Berlin and Kay's answer, by the way—and currently the dominant theory for all this—was that some colors are more "salient" to people than others—more important, somehow, to how the visual system works.
For all its strengths, the World Color Survey also has weaknesses. The investigators asked the participants to define their color words first, and not every language had them, for one thing. And the methodological rigor of the field researchers varied pretty widely.
Conway and Gibson’s team set out to talk to the Tsimane’ with an improved set of methods. They also included in their study group native Spanish speakers in a nearby town in Bolivia and English speakers in North America. And they took the Munsell chips.
But this time they played a game. “We asked people to describe color chips in a way that would make sense to someone else who spoke their language,” Conway says. “Instead of saying, ‘You have to use a basic color term’—and telling them what that is—we just asked people to describe these chips with whatever terms they thought were useful.”
That’s where Gibson’s information theory expertise comes in. The team did a statistical analysis to figure out the “modal term”—the color word—for each chip in each language.

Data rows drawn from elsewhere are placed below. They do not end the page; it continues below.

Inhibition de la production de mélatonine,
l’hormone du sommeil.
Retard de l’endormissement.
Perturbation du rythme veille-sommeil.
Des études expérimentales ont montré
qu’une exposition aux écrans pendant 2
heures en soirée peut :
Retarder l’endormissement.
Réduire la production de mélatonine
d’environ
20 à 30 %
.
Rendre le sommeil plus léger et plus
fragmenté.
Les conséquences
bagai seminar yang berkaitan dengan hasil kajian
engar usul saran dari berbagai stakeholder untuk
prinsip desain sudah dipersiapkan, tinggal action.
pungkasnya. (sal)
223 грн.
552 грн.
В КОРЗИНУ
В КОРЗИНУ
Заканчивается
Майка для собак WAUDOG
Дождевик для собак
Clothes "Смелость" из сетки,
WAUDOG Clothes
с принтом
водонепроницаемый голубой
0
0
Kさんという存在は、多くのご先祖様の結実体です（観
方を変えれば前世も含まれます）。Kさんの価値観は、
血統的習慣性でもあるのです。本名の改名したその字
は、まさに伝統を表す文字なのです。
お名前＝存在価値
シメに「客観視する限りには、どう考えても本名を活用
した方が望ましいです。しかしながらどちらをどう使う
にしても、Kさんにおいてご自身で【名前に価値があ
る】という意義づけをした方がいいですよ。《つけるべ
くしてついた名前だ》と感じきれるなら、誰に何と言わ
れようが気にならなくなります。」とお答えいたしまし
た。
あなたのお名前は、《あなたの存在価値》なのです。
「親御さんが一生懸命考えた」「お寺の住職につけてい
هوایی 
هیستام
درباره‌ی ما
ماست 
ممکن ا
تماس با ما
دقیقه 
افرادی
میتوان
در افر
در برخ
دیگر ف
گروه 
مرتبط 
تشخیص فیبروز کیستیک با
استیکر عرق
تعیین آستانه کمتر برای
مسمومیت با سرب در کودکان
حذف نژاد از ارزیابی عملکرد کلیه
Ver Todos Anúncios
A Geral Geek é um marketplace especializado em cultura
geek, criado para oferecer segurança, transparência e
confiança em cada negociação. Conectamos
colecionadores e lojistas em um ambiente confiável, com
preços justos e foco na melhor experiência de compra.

“Then you just go through for every chip how effective people are at communicating those labels,” Conway says. “If you have the complete color array sitting in front of you and I have it in front me, and I pick a chip without showing it to you and use a word to describe that chip, how many guesses does it take you to home in on which chip I’m talking about?” Some colors are highly communicative; it takes fewer words and guesses. Some take more. In information-theoretic terms, some chips require more bits.

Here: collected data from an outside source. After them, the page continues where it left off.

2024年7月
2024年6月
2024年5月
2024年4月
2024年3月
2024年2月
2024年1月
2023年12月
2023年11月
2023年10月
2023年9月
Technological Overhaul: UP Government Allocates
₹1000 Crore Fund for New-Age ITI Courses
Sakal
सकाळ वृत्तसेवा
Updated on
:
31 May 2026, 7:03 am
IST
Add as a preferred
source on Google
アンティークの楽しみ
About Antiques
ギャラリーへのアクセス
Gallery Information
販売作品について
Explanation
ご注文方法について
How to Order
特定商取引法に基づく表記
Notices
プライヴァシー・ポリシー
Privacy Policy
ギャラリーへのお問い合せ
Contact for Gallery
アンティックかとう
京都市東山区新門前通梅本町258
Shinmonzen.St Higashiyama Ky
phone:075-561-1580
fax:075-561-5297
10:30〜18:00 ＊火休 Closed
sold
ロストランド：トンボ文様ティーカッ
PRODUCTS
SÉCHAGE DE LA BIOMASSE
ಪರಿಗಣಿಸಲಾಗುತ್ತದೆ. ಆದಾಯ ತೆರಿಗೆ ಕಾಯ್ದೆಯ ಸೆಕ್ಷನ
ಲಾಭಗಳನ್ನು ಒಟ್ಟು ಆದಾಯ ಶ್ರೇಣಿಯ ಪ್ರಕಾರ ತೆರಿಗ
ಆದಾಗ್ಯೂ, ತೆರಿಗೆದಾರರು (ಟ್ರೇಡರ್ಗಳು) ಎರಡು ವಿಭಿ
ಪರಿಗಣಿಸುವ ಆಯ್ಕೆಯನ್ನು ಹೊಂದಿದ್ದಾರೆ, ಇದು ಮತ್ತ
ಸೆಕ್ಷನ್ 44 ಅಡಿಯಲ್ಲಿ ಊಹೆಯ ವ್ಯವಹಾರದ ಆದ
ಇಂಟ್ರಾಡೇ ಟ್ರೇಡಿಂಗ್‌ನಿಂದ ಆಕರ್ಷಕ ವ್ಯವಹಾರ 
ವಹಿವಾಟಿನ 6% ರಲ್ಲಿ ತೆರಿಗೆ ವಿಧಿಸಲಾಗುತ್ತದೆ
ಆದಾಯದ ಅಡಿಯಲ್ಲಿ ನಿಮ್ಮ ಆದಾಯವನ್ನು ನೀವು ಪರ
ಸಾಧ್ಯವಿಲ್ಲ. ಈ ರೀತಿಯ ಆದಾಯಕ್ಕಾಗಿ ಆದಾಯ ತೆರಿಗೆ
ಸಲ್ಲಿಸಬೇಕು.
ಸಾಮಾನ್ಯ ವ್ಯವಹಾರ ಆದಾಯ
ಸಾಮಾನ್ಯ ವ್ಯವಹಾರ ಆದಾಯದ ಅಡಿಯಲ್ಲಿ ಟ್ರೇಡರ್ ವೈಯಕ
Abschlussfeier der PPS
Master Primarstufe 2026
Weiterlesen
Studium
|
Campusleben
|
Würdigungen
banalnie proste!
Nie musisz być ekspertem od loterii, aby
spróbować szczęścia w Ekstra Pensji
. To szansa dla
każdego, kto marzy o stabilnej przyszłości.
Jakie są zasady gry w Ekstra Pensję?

In general, North American English and Bolivian Spanish are pretty sophisticated about communicating color. Tsimane’, as Gibson had explained to Conway at their first lunch together, doesn’t have as many color words and doesn’t use them as precisely. “But the kind of surprising conclusion was that these three languages, even though they’re totally different, have pretty much the same pattern when you rank-order the chips by their communicative efficiency,” Conway says.
In other words: An English speaker and a Tsimane’ speaker have roughly the same difficulty conveying the same colors.

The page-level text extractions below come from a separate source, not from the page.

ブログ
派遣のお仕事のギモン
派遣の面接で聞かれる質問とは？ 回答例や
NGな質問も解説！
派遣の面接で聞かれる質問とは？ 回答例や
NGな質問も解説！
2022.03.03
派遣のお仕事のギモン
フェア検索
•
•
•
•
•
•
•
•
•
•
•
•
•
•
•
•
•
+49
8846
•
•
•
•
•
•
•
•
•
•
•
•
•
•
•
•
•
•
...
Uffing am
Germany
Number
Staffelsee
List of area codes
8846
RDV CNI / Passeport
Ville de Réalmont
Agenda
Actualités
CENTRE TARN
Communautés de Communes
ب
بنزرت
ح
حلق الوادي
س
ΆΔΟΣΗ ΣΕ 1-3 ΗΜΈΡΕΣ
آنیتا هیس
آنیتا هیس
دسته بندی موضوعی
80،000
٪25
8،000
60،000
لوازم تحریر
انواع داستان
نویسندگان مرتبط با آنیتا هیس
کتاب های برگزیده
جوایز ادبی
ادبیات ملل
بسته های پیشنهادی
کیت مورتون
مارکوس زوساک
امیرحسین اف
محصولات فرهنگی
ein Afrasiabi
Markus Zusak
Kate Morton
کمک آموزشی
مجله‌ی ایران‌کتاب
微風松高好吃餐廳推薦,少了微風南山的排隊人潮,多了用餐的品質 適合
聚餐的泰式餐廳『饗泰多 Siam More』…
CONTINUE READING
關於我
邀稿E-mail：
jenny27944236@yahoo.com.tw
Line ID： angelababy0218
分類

Gibson and Conway’s team went back to the WCS database and did the same math. It held. No matter what language you speak or what culture you come from, some colors are easier to talk about than others. If you make a chart with all the WCS languages arranged from lowest sophistication to highest on the y-axis and colors in order of easiest to hardest on the x-axis … well, you can see what happens.
“No matter how sophisticated, all languages in the world communicate more effectively about warm colors than they do about cool colors,” Conway says. “That’s none of the Western ideas about color. That’s a much more primitive, fundamental, backbone universal color categorization.”
But, again, why would “warm” colors be easier, in a sense, for a language to acquire a way of talking about? Even Conway, an artist himself, was surprised. “This is the main, first-order terminology we use to talk about pigments and their importance in painting,” he says. “But painters are sort of pooh-poohed in science.”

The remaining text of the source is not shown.